Mantan Wakil Presiden (Wapres) Boediono usai menjalani pemeriksaan di Komisi Pemberantasan Korupsi (KPK). (Foto: Rangga Tranggana/jurnas.com)
Jakarta - Menteri Keuangan (Menkeu) 2001-2004 Boediono menyebut pemberian Surat Keterangan Lunas (SKL) Bantuan Likuiditas Bank Indonesia (BLBI) kepada BDNI telah sesuai prosedur.

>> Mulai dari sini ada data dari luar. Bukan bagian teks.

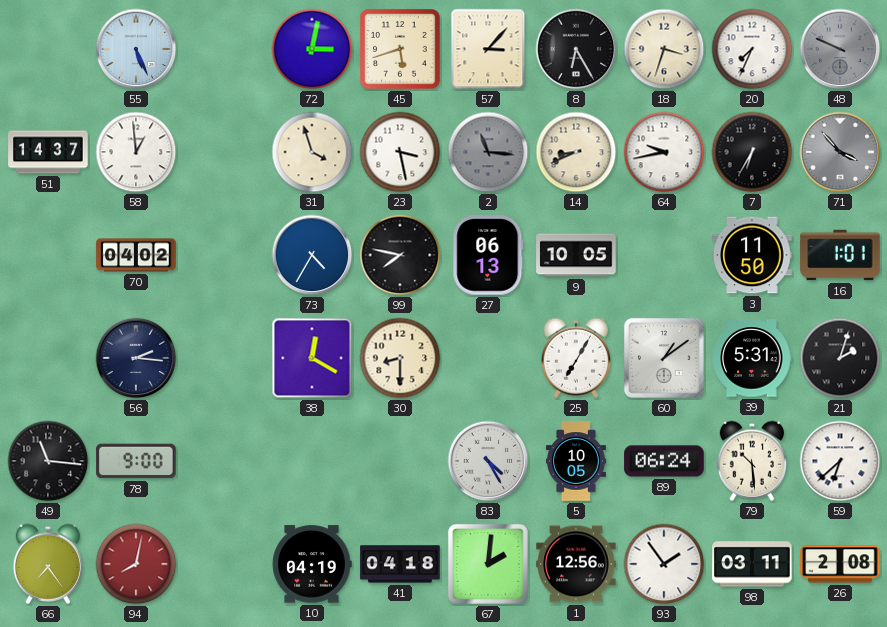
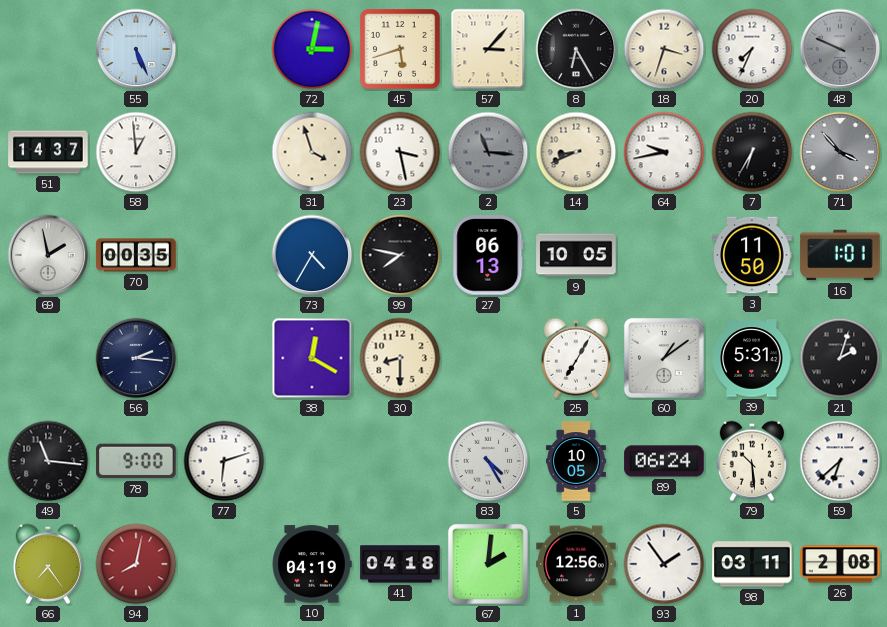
69: none -> 1:58
70: 04:02 -> 00:35
77: none -> 6:12
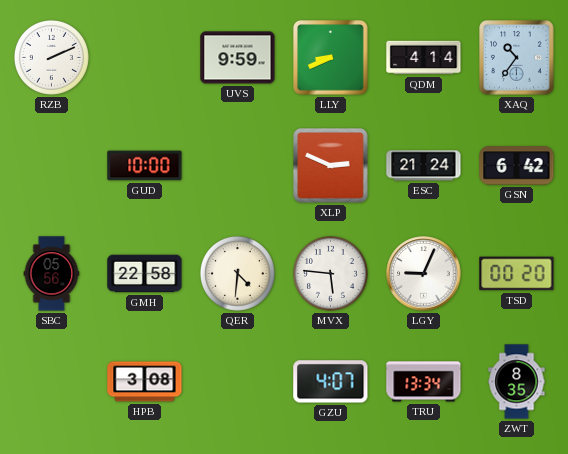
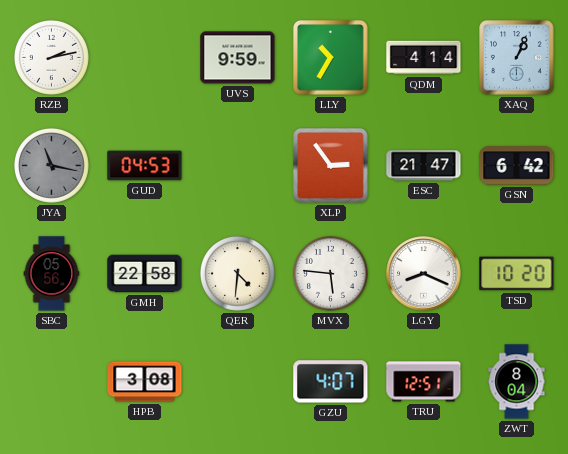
RZB: 2:11 -> 2:13
LLY: 8:41 -> 10:35
XAQ: 10:36 -> 1:04
JYA: none -> 11:17
GUD: 10:00 -> 04:53
XLP: 2:49 -> 2:54
ESC: 21:24 -> 21:47
LGY: 9:04 -> 8:19
TSD: 00:20 -> 10:20
TRU: 13:34 -> 12:51
ZWT: 8:35 -> 8:04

Pasalnya, beberapa syarat sudah terpenuhi.
Demikian disampaikan mantan Wakil Presiden itu saat bersaksi untuk terdakwa mantan Ketua BPPN, Syafruddin Arsyad Temenggung, di Pengadilan Tipikor Jakarta, Kamis (19/7/2018).

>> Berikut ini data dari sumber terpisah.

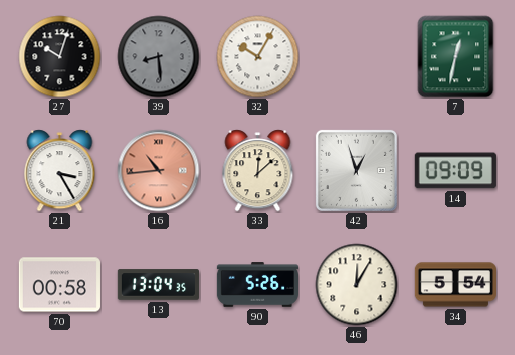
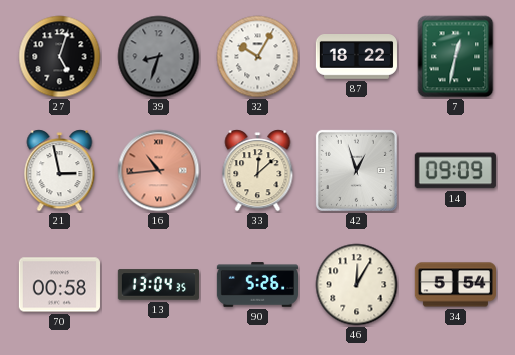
27: 10:03 -> 5:03
39: 8:29 -> 8:33
87: none -> 18:22
21: 3:25 -> 2:58
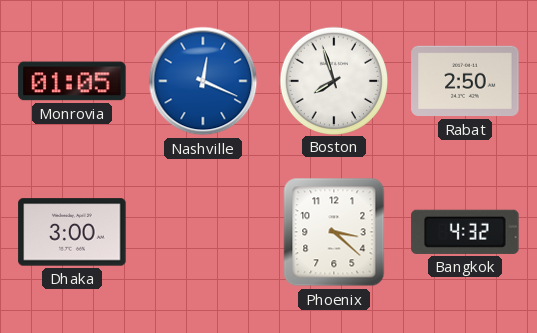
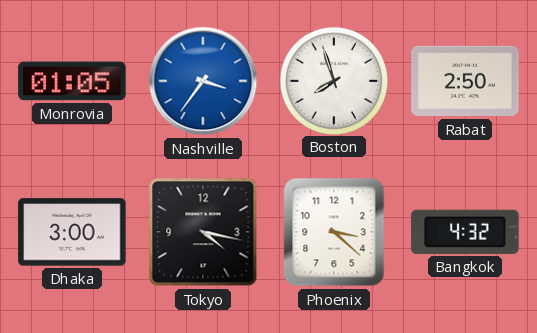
Nashville: 12:19 -> 3:36
Tokyo: none -> 4:17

Boediono dalam persidangan mengungkapkan bahwa KKSK dan BPPN sempat menggelar rapat soal pemberian SKL bagi Sjamsul Nursalim atau
BDNI. Komite KKSK menyetujui bahwa telah memenuhi beberapa syarat di antaranya dari sisi finansial dengan adanya audit due diligence, FGD, dan lainnya serta dari sisi hukum.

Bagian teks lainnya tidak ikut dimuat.